The large amount of dependencies, and their specific version requirement,s has been a hurdle to using GeoPandas so far, though this is understandable when the main advantage of the library is packaging together smaller modules in to something more coherently usable. The conda dependency manager wasn't able to easily install GeoPandas into any of my previously existing environments, and running conda create -n temp-env geopandas
produced an environment with 119 packages. Obviously not the end of the world and many of them are packages that you would have up and running in your environment anyway, but it lends to dependency conflicts and long solves from the package manager. If you're only using GeoPandas to create visualizations, this is of course not as much of an issue, as you can just make a standalone environment, import your data, and save your map. Otherwise though it's probably better to make sure this is added in first.
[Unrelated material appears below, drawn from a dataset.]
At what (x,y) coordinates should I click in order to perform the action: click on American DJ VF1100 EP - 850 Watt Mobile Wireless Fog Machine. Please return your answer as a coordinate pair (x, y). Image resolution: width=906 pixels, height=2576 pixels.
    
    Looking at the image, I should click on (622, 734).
More significantly, the geocoding ability is somewhat limited. .geocode
calls in GeoPy will accept keyword arguments to help you select an appropriate point. Unfortunately, the GeoPandas .geocode
method does not allow passing these arguments into the query, only parameters for the initialization of the Geocoder object. Since GeoPy is a needed dependency to use geocoding in GeoPandas, this isn't the end of the world, but in that case why bother with the GeoPandas version if it's more restrictive. In the above example, I had to use a separate GeoPy Geocoder to correct the locations for Georgia, Switzerland, and Morocco (using exactly_one = False
which was not able to be passed in the GeoPandas version), since the initial GeoPandas call confused those locations for ones in the US
If you have data that has geometries already associated with it, then GeoPandas provides a nice way to manipulate and display it. If you need to create geometry data for your project, it's a bit more difficult to manage. In that situation I'd view GeoPandas more as a way to get going and then transition to using the modules it's based on to come up with a final product. Notably though it was still possible to see that something was up with our covid data even when we couldn't display all of it, let alone display it in the best way.